Finite Element Analysis of Photon Density of States for Two-dimensional Photonic Crystals with In-plane Light Propagation

Abstract

In-plane light propagation in two-dimensional (2D) photonic crystals (PCs) has been investigated by using the finite element method (FEM) in frequency domain. Conventionally, the band structures of 2D PCs were calculated by either the plane-wave expansion method (PWEM) or the finite difference time domain method. Here, we solve the eigenvalue equations for the band structures of the 2D PCs using the adaptive FEM in real space. We have carefully examined the convergence of this approach for the desired accuracy and efficiency. The calculated results show some discrepancies when compared to the results calculated by the PWEM. This may be due to the accuracy of the PWEM limited by the discontinuous nature of the dielectric functions.

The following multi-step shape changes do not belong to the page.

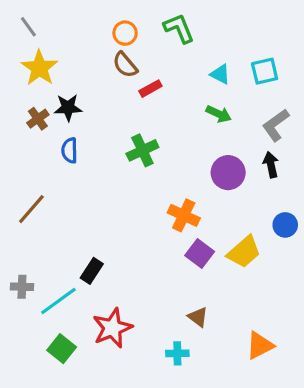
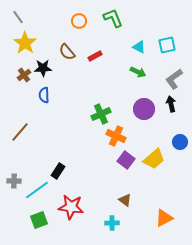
brown semicircle: (125, 65) -> (67, 52), moved
green cross: (142, 150) -> (101, 114), moved
red star: (112, 328) -> (71, 207), turned 30
green square: (62, 349) -> (39, 220), turned 30

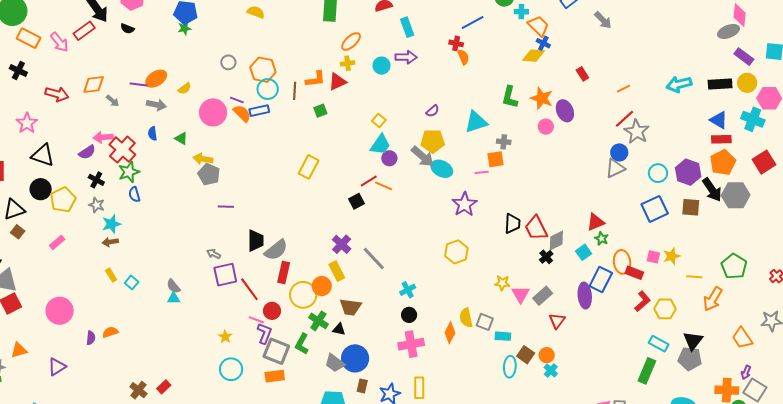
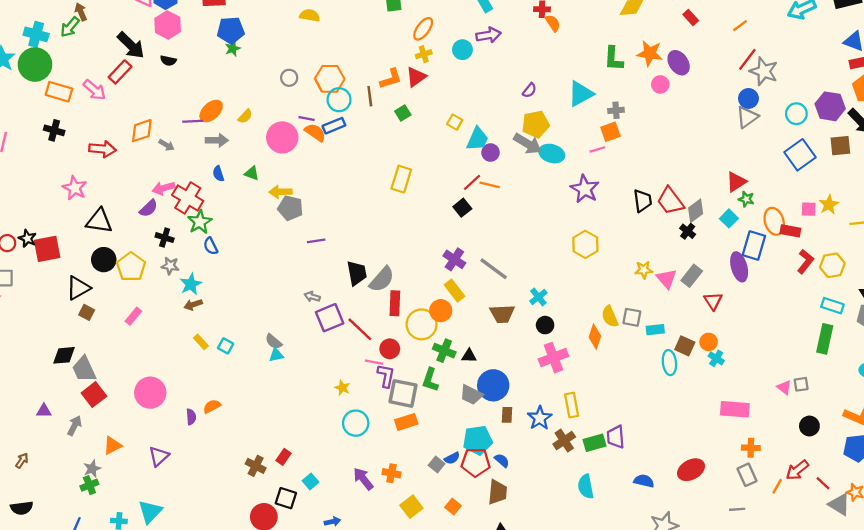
yellow square: (379, 120) -> (455, 122), moved
brown trapezoid: (350, 307) -> (502, 314), moved

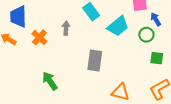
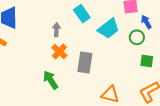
orange cross: (39, 37) -> (59, 52), moved
green arrow: (50, 81) -> (51, 80), moved

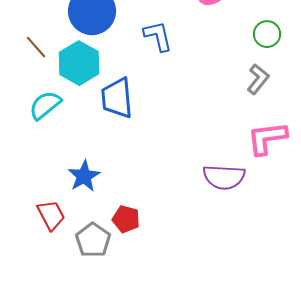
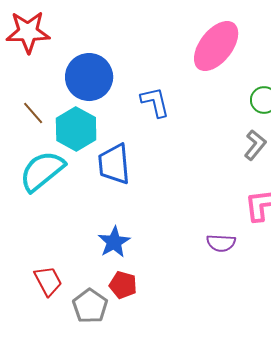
cyan semicircle: (45, 105) -> (42, 171), size x1.4
blue star: (84, 176) -> (114, 242), moved
purple semicircle: (224, 177) -> (221, 243), size x0.7

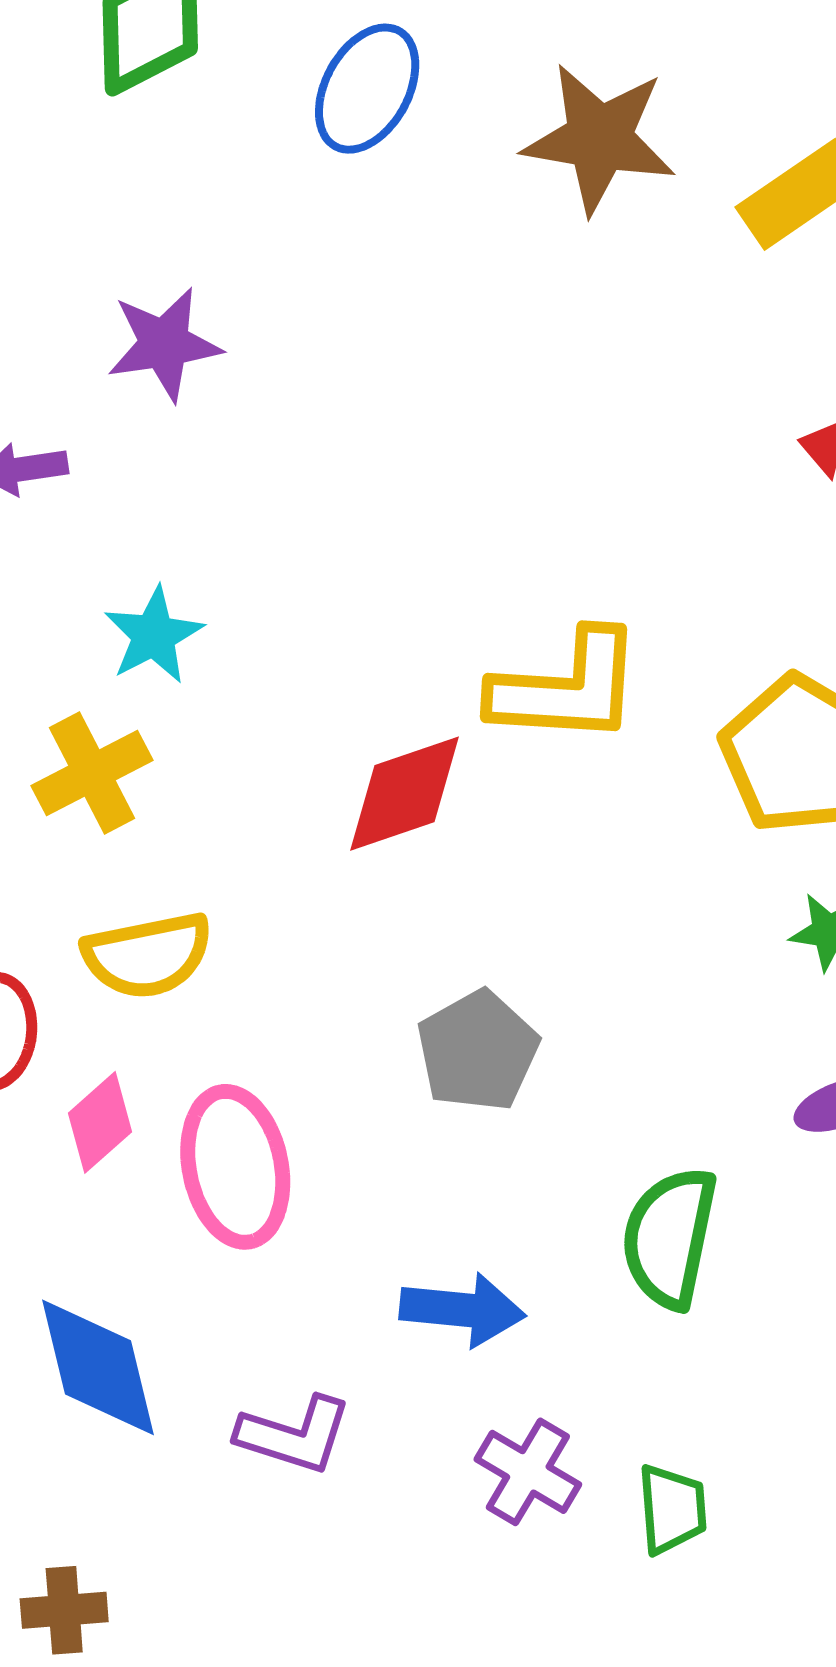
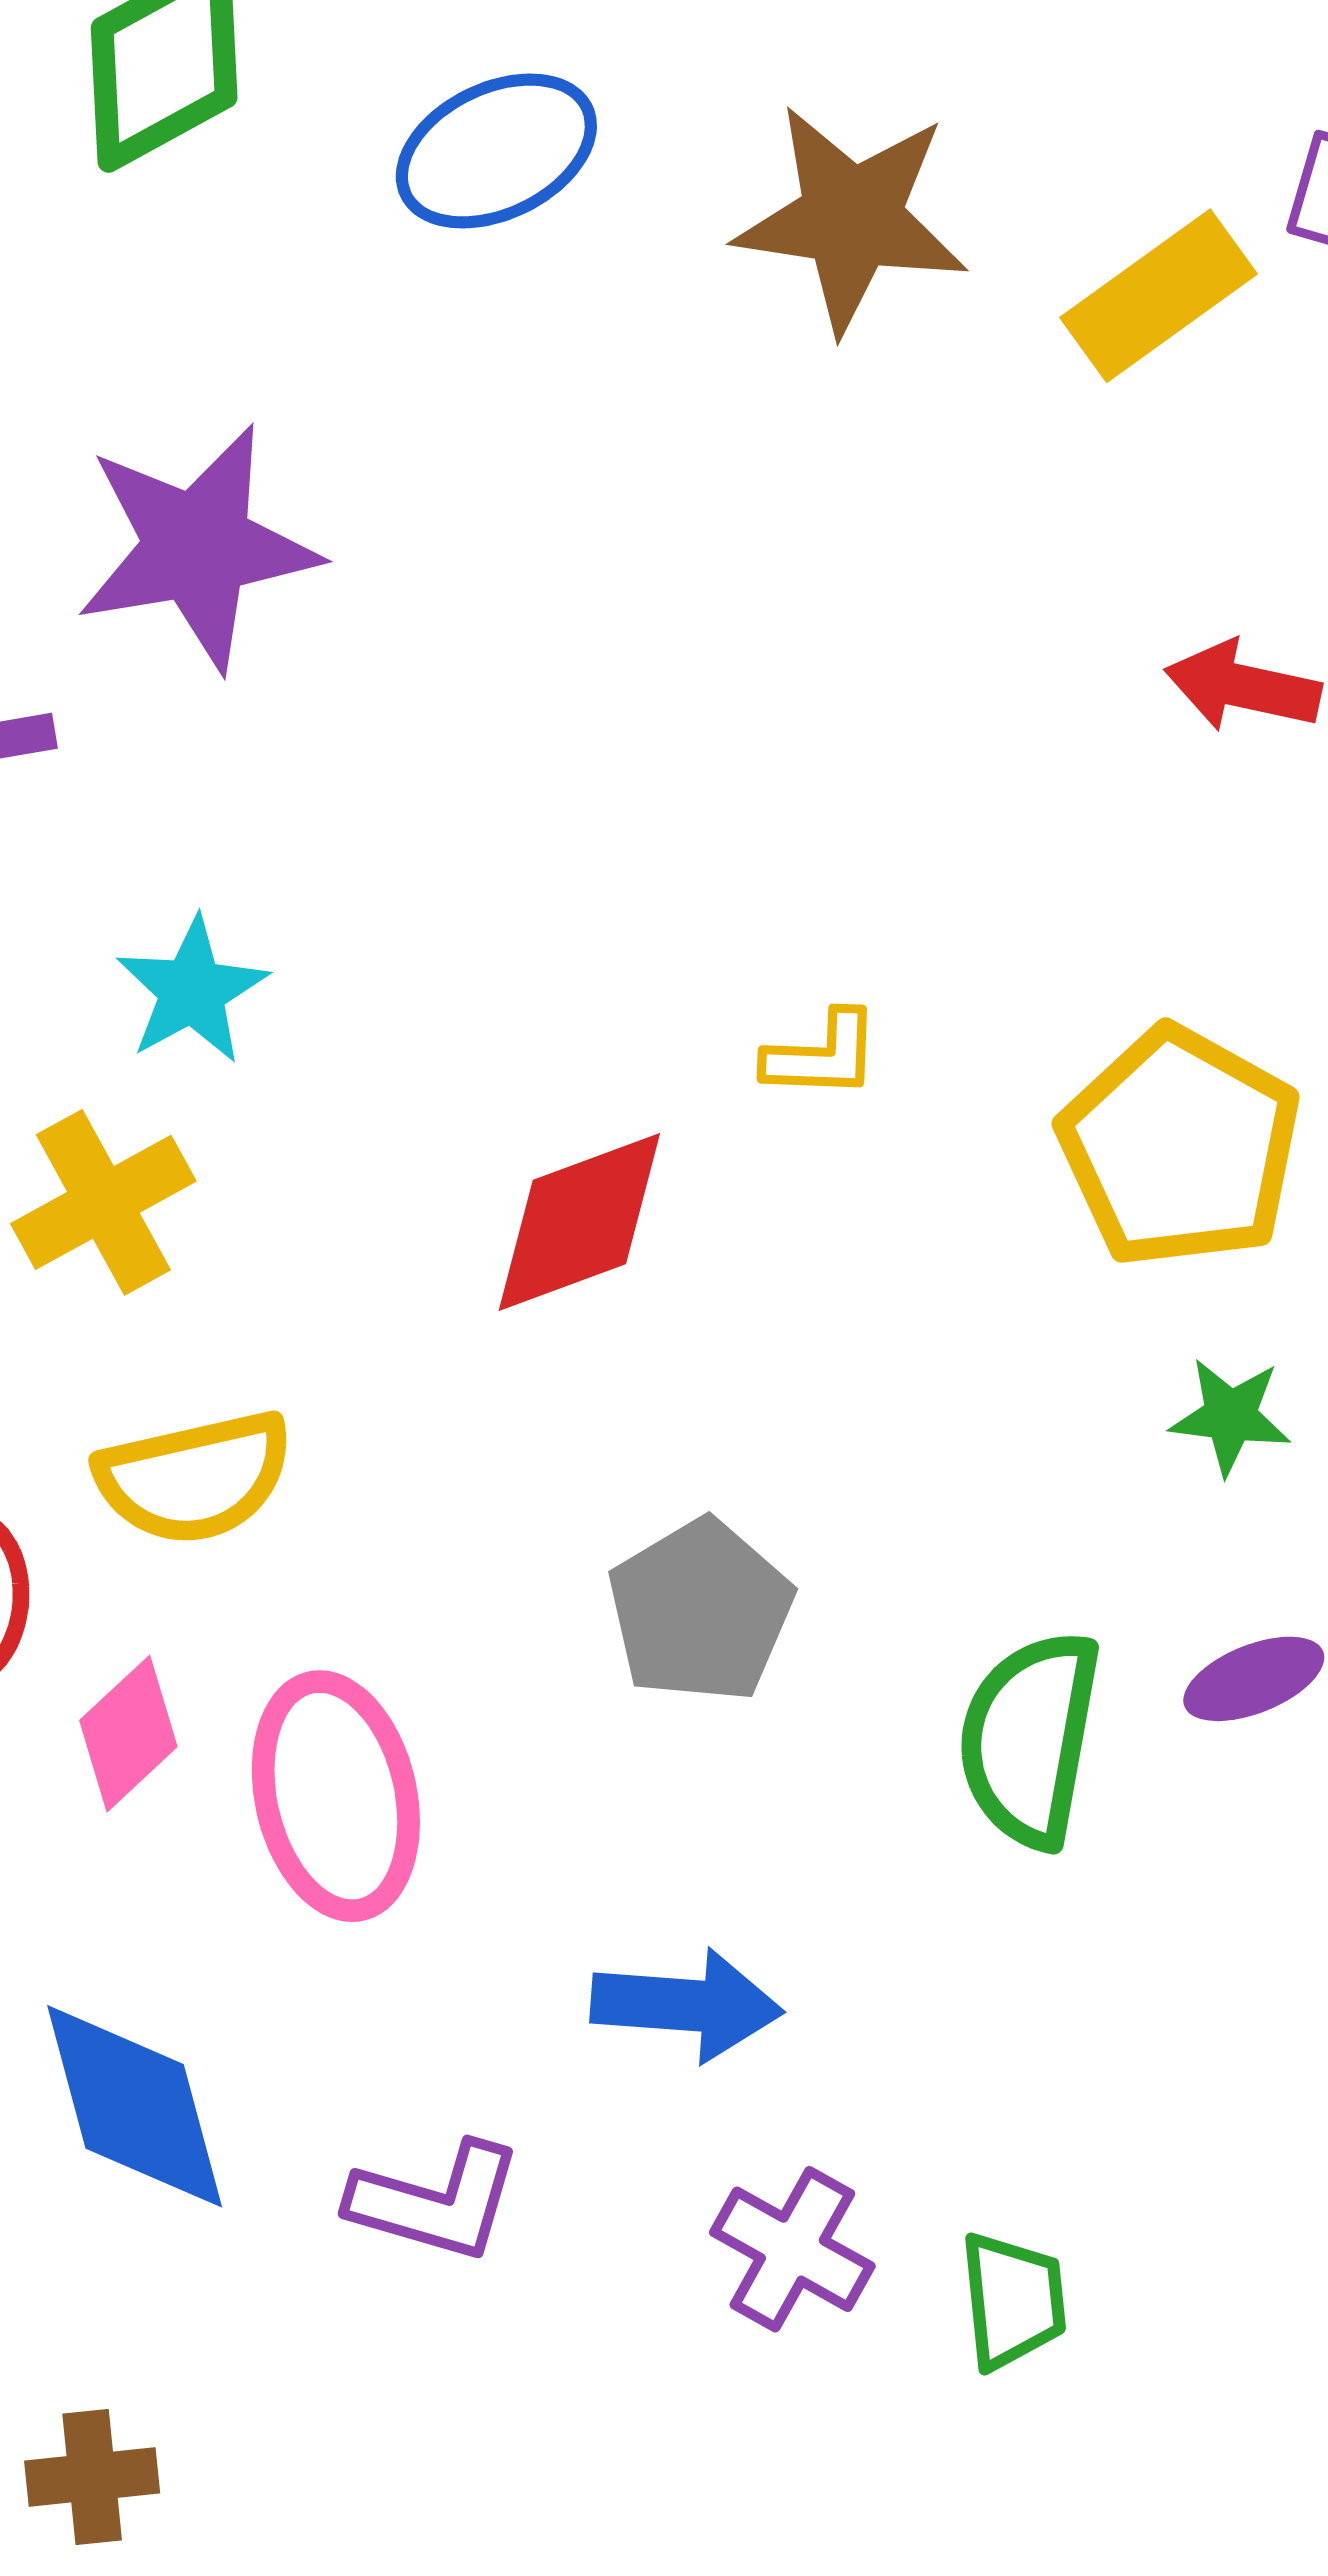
blue ellipse: (367, 89) -> (496, 151), turned 37
purple star: (164, 344) -> (197, 547), size x1.4
yellow L-shape: (567, 688) -> (822, 1055), size x0.5
green semicircle: (669, 1238) -> (1030, 1739), moved

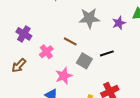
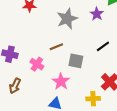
brown line: (70, 41) -> (56, 47), turned -32
black line: (107, 53) -> (103, 46), moved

After acquiring the whole information of the dispersion relations within the irreducible Brillouin zone of the 2D PCs, the in-plane photon density of states for both the transverse electric (TE) and transverse magnetic (TM) modes can be calculated, accurately. For the case, the width of the complete band gap predicted by the FEM is much smaller, only about 65 % of that calculated by the PWEM. Therefore, the discrepancy in the prediction of complete band gaps between these two methods can be quite large, although the difference in band structure calculations is only a few percent. These results are relevant to the spontaneous emission by an atom, or to dipole radiation in two-dimensional periodic structures.